Did Amtrak just find the answer to Space/Time travel?

I was as blown away as anyone by the speed of Amtrak’s response in creating its writer residency program. The quick turn of events, from a quick retweet to a full-blown shot in the arm for the image and relevance of the ailing service, was yet another example of how powerful the internet and social media truly is.

However, that story is well-told and, frankly, boring.

What is interesting about the Amtrak story is that it has allowed the company to take what has typically been seen as a drawback to its service (namely the time required to travel from one place to the next) and turn it into a benefit. It has enabled writers to drop out, plug in, enjoy the scenery – and go to work. And that, for the right person, can be a powerful thing.

Being a sci-fi enthusiast, I immediately thought of the next step – the possible implications for space travel. Space is vast, as has often been said as well, and we are typically used to regarding this as a massive drawback. And, truth be told, it very likely is an obstacle that we may never learn to overcome.

But, just for a second, imagine a universe in which we do travel between the stars. In this world, science fiction has typically employed one of two conceits to overcome the time gap: the first, faster-than-light travel, decreases the time between two points though wormholes, warp drives, or other bending of space. The second, cryostasis, requires freezing the human body in time to offset the aging process as the vessel travels within the constraints of current ability and physics.

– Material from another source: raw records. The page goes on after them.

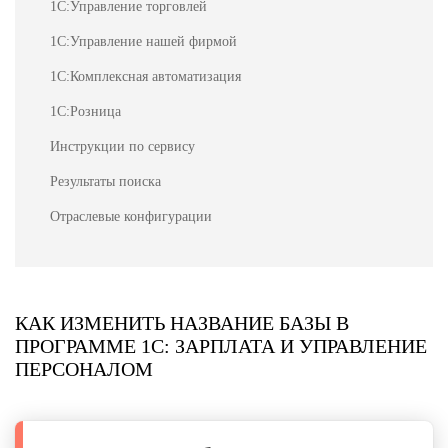
1С:Управление торговлей
1С:Управление нашей фирмой
1С:Комплексная автоматизация
1С:Розница
Инструкции по сервису
Результаты поиска
Отраслевые конфигурации
КАК ИЗМЕНИТЬ НАЗВАНИЕ БАЗЫ В
ПРОГРАММЕ 1С: ЗАРПЛАТА И УПРАВЛЕНИЕ
ПЕРСОНАЛОМ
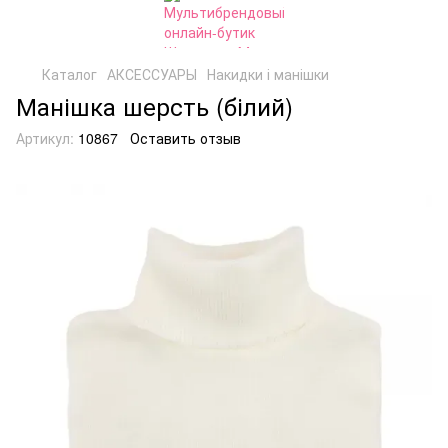
Каталог
АКСЕССУАРЫ
Накидки і манішки
Манішка шерсть (білий)
Артикул:
10867
Оставить отзыв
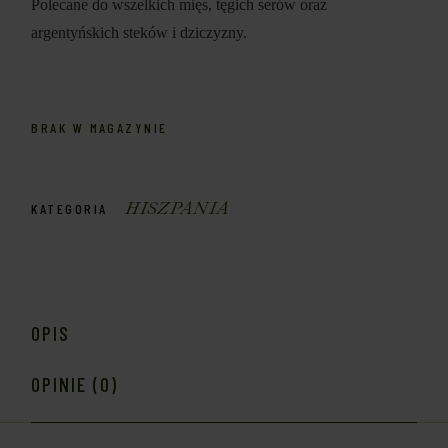
Polecane do wszelkich mięs, tęgich serów oraz
argentyńskich steków i dziczyzny.
BRAK W MAGAZYNIE
HISZPANIA
KATEGORIA
OPIS
OPINIE (0)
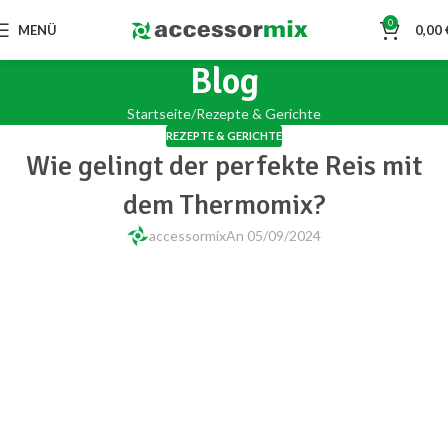
0
MENÜ
0,00
Blog
Startseite
Rezepte & Gerichte
REZEPTE & GERICHTE
Wie gelingt der perfekte Reis mit
dem Thermomix?
accessormix
An 05/09/2024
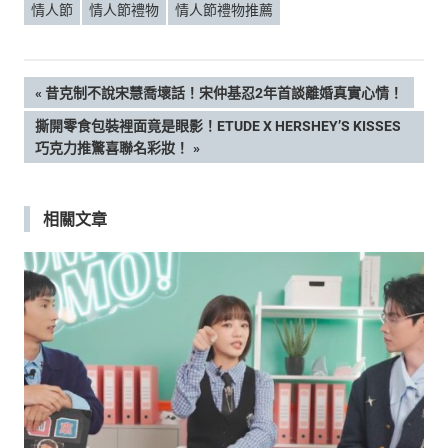
情人節
情人節禮物
情人節禮物推薦
文
PREVIOUS
昔克制不說宋慧喬壞話！宋仲基忍2年首談離婚真實心情！
POST:
NEXT
撕開零食包裝裡面竟是眼影！ETUDE X HERSHEY’S KISSES
章
POST:
巧克力推驚喜聯名彩妝！
導
相關文章
覽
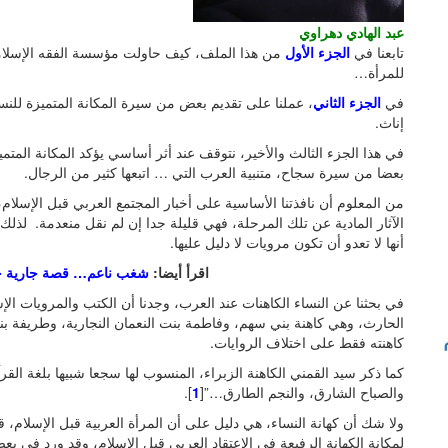
عبد الهادي دهراوي
تابعنا في
الجزء الأول
من هذا الملف، كيف حاولت مؤسسة الفقه الإسلامي
للمرأة…
في
الجزء الثاني
، عملنا على تقديم بعض من سيرة المكانة المتميزة للنس
إناث.
في هذا الجزء الثالث والأخير، نتوقف عند أثر أساسي يؤكد المكانة المتميز
بعضا من سيرة سجاح، متنبية العرب التي … اتبعها كثير من الرجال.
من المعلوم أن نافذتنا الأساسية على أخبار المجتمع العربي قبل الإسلام
الآثار المادية عن تلك المرحلة، فهي قليلة جدا إن لم نقل منعدمة. لذلك،
أنها لا تعدو أن تكون مرويات لا دليل عليها.
اقرأ أيضا:
شغب ناعم… قصة جارية حكمت
في بحثنا عن النساء الكاهنات عند العرب، وجدنا أن الكتب والمرويات الإ
الحارث، وهي كاهنة بني سهم، وفاطمة بنت النعمان النجارية، وطريفة بن
كاهنته فقط على اختلاف الروايات.
كما ذكر سيد القمني الكاهنة الزبراء، المنسوب لها سجعا شبيها بلغة القر
والصباح الشارق، والنجم الطارق…”[
1
].
ولا شك أن كهانة النساء، هي دليل على أن المرأة العربية قبل الإسلام، 
لمكانة الكهانة الرفيعة في الاعتقاد العربي قبل الإسلام، وقد ورد في ب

But perhaps, inspired by Amtrak, there is a third option: maybe it is possible that, instead of avoiding or attempting to overcome the time barrier of the journey, humanity instead embraces and celebrates it? In the aftermath of digital age, where artistic, scientific, or any other works might not require massive storage, or heavy materials for their creation, might not the long voyages in space offer potential to think, to collaborate, to produce and to refine? Might we not achieve our greatest masterworks while in limbo, waiting to begin our future on a foreign world?

Maybe, as Amtrak is currently suggesting, a little extra time between points isn’t such a bad thing after all.

Taking the Fiction out of SciFi: Potentially Habitable Super-Earths are ‘Plentiful’

Not long ago now, there was great excitement when we began to discover signs of potentially Earth-like planets in the theoretically habitable zones around their stars. A number of first followed each other in quick succession, each both more impressive and more fanciful than the last, each revising our estimation on the likelihood of life elsewhere in the Universe.

The trend is only continuing: recent discoveries suggest not only that potentially habitable planets exist in a number of places, but that they may in fact be “plentiful.” Thus, little by little, the odds are improving for the potential of life out there, which, to a degree, is an exciting thing (as long as you ignore the corollary implications for threats, either via other life or in terms of extinction barriers, as has been discussed at length elsewhere).

But perhaps most interesting of all of this is that it’s now very clear that we have been, at best, a curious bystander shining a narrow beam around a very large and dark room: we have barely begun to understand the limits of what surrounds us, or the things which we may encounter there. With each improvement in technology, we discover more, see farther, deeper, or measure better, and so it seems only inevitable that, in the very near future, the odds of life will improve again.

 

Old Fool’s Errand: On-trend and on point.

If you haven’t had the chance to check out Old Fool’s Errand, my short story about a crotchety failed astronaut latching on to a second chance at the stars – and a one-way trip to Mars, you may want to take a look, as things are getting pretty real:

Valentina Tereshkova, the first woman in space, is now back to take a shot at being the first person on a foreign planet.

Now, to be clear, I am not by any stretch of the imagination calling Tereshkova a failed astronaut – far from it! – but it’s another, exciting chapter in the Mars saga, and another step towards a real-life Old Fool’s Errand.

NASA’s 3D Printed Rocketry – Just Really Cool

Meanwhile, in the realm of real science, NASA has taken advantage of 3D Printing (not the prosumer/hobbyist kind, mind you!) to develop and test new rocket parts. This is exciting for the acceleration it brings to the innovation cycle and the promise it has to lower the costs of rocket-building in future. It’s true that this is still an early-stage application, but it represents a sea change in the cost model and a potential further democratization of the spaceflight process. In other words, NASA’s 3D printing initiative has the promise to make rocket-building cheaper, technological development faster, and production more readily scalable than would be possible otherwise.

Additionally, of course, it brings AutoCAD that much closer to cool, which is actually pretty important. Hell, if this had been happening while I was in high school I might have become an engineer.